Bush upholds new EPA lead-reporting requirements
Tuesday, April 17th 2001, 12:00 am
News On 6
WASHINGTON (AP) _ The Bush administration is upholding regulations issued in the last weeks of Bill Clinton's presidency requiring thousands more businesses to report their releases of toxic lead into the environment, administration officials said Tuesday.
The officials, speaking on condition of anonymity, said an announcement on the decision would be made Tuesday afternoon at the White House by the administrator of the Environmental Protection Agency, Christie Whitman.
The new regulations, bitterly opposed by industry groups, will require any manufacturing or processing facility that emits at least 100 pounds of lead or lead compounds a year to report the releases to the government.
Current regulations require a facility to report any lead or lead compound emissions if the facility processes more than 25,000 pounds of them annually or uses 10,000 pounds a year.

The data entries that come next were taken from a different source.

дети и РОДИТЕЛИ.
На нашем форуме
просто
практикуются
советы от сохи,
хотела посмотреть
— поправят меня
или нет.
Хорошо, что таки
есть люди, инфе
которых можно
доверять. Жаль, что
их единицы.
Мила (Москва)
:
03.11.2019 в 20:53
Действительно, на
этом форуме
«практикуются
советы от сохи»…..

EPA officials estimated the regulations would require at least 9,800 more industrial facilities to be included in the government's annual Toxics Release Inventory. The collection of data on toxic releases and their origins is made available to the public through several sources, including EPA's Internet site.
The regulations had been approved by EPA on Jan. 8 but were among dozens of new standards and rules issued in the last weeks of Clinton's presidency that Bush agreed to review upon taking office.

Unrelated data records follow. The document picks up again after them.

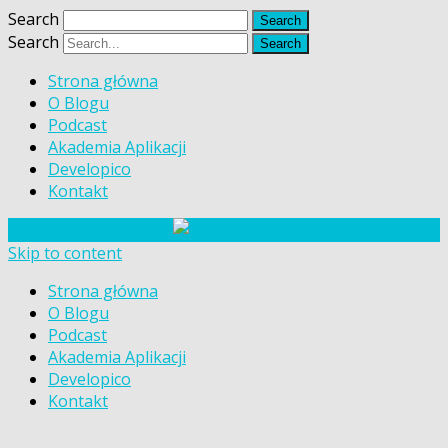
Search
Search
Strona główna
O Blogu
Podcast
Akademia Aplikacji
Developico
Kontakt
Skip to content
Strona główna
O Blogu
Podcast
Akademia Aplikacji
Developico
Kontakt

Lead exposure has been linked to developmental disorders and learning disabilities in children and high blood pressure and nervous disorders in adults.
An initial EPA proposal in 1999 called for lowering the threshold to the release of 10 pounds annually. That had been based on studies finding that lead persists indefinitely in ecosystems and also remains in human bone for more than 25 years.
Environmental groups welcomed Tuesday's pending announcement from an administration they have criticized for rolling back several other Clinton environmental decisions, including measures to reduce arsenic in drinking water and increase pollution bonds on hard-rock miners in the West.
``This is more of a case of Bush deciding he will not stand in the way of a real protection and trying to claim that's environmental leadership,'' said Allen Mattison of the Sierra Club.
Jeremiah Baumann of the U.S. Public Interest Research Group, a grass-roots environmental group, called the decision a ``first step,'' saying the administration will still have to ``vigorously defend against the lawsuits that have already been filed'' on the issue.